The Christine Jonson Swing Jacket swing cardi pattern is one of my go-to patterns. I’ve made it in full (maxi) length, and standard length. It has pockets!
Let’s dive into this one:
I’ve sewn this 4-5 times and find it’s a go-to in my wardrobe.
What I love about it:
The swing shape starts below the bust, so you still get a nice fitted shoulder and bust and the fun shape is below that. In a stable knit like ponte, or this sweater knit (from Boho Fabrics, in a mystery box, lots of poly/acrylic in this one), the pockets work well. In a softer knit like rayon lycra, the sideseam pockets droop on the sides – I haven’t figured out how to fix this, as it’s the weight of the pocket with the softer knit, not any stabilization, that is causing the problem. I omit them on soft knits.
This pattern is very forgiving – I’ve put this on size 10 models and on size 12 me and it works awesome.

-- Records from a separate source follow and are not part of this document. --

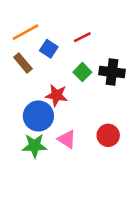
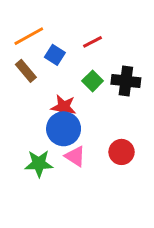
blue circle: (38, 116) -> (64, 129), moved

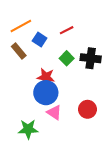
green star: (39, 164) -> (28, 129), moved

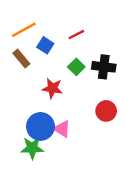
blue circle: (46, 93) -> (40, 126), moved
red circle: (87, 109) -> (106, 111), moved

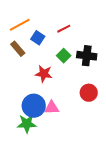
pink triangle: (62, 129) -> (52, 108), turned -35

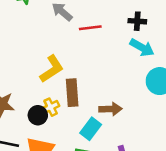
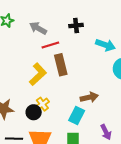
black cross: (137, 21) -> (76, 26), moved
red line: (90, 28) -> (50, 45), moved
brown rectangle: (72, 93) -> (61, 65), moved

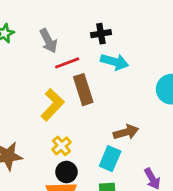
gray arrow: (38, 28) -> (48, 41), turned -144
cyan arrow: (105, 45) -> (115, 62), moved
black circle: (34, 112) -> (66, 172), moved

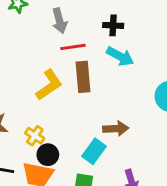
yellow cross: (61, 146) -> (35, 136), moved, turned -30

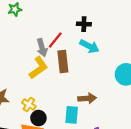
gray arrow: (60, 21) -> (42, 48), moved
red line: (73, 47) -> (55, 40), turned -42
cyan rectangle: (94, 151) -> (72, 115), turned -30

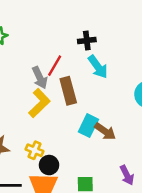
cyan arrow: (89, 46) -> (98, 67), turned 36
brown arrow: (87, 98) -> (105, 131), turned 48
cyan rectangle: (72, 115) -> (88, 126), moved, turned 30

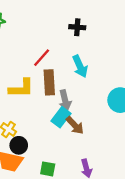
black cross: (87, 40) -> (77, 27), moved
gray arrow: (40, 78) -> (65, 100), moved
yellow L-shape: (39, 103) -> (21, 88), turned 32

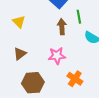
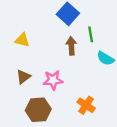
yellow triangle: (19, 22) -> (22, 40), turned -32
pink star: (57, 56) -> (53, 80), moved

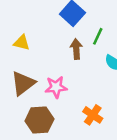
green line: (91, 34) -> (98, 36), turned 35
brown triangle: (23, 77) -> (23, 83), size x1.5

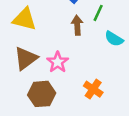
yellow triangle: (22, 43) -> (24, 19), size x1.5
pink star: (56, 87) -> (58, 62), turned -30

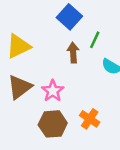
yellow triangle: (24, 19) -> (18, 46), turned -40
brown hexagon: (42, 94) -> (53, 124), moved

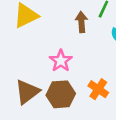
brown triangle: (20, 87) -> (27, 92), moved

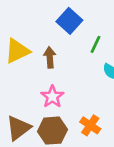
brown arrow: (81, 22) -> (50, 57), moved

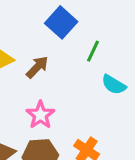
brown arrow: (50, 57) -> (37, 67), turned 48

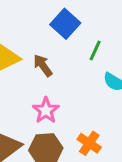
brown arrow: (37, 67) -> (43, 66), turned -80

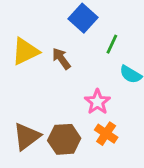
pink star: (46, 110) -> (97, 102), moved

I’ve seen this in plus sizes and, same, looks wonderful on everyone.
About this look:
I have it on with a loden green O’Neill palm print graphic tee and Essex linen Pietra pants from Closet Core patterns. If you want an all-knit outfit, try the Perfect Pant Skinny from Christine Jonson – has all the fun pocket and front/back seam as this woven pant shown here, but sew it in a ponte knit, and you can crop the length too. I’m wearing my Teva sandals because, weirdly warm early October!
I love the higher back neck and how the shawl collar construction works so nicely. There’s NO BAND on this cardi, and it has a professional look to it when sewn. The center back seam allows for some shaping at the back if you need to adjust. The pattern recommends shoulder pads, and a light pad made from a few layers of interfacing and some fashion fabric works great for this. I often use velcro to attach them so I have options on whether to leave them in or out. Pro tip, use the SOFT velcro on the jacket and the pokey velcro on the pad! I stitch the velcro on right through the shoulder seam and that is it.
I adjusted the sleeve width to be a little wider on this one when I cut it out, you can customize as you cut and sew it. The standard sleeve is narrower at the wrist so you can push the sleeves up and they’ll stay! The customer photo on the CJ pattern website (in gray, with cinnamon colored pants) shows this standard sleeve width, and she has them pushed up. My other versions have this sleeve – it is very flattering and pushing them up works! I roll my sleeves here with the wider width.
Note: For four years I managed marketing for Christine Jonson and still love her patterns. I was not provided with a pattern and this review is my own! You can see more of my versions at the Christine Jonson Patterns blog (including a maxi length striped version with Venetian lace trim!)
Design features you might consider:
I’m kind of obsessed with a curved shirt-tail style hems on cardigans right now and might try it on this one in a stable ponte knit. This alteration would involve a dinner plate, tracing the plate’s curve on the OUTER edge of the front and back pieces (at the center front, they’re still squared off). If you make curved hems, note, that to sew these, you should hem the curved edges before sewing the sideseams! It makes it a whole lot easier.
Make it in midi length – the midi cardigan is a cozy length and great for fall. I will sew one in a sweater knit (maybe leopard!) at this length and wear it with the trendy ripped “mom” (tapered, high waist) jeans that my teenager is wearing right now. I might even make my teen one too!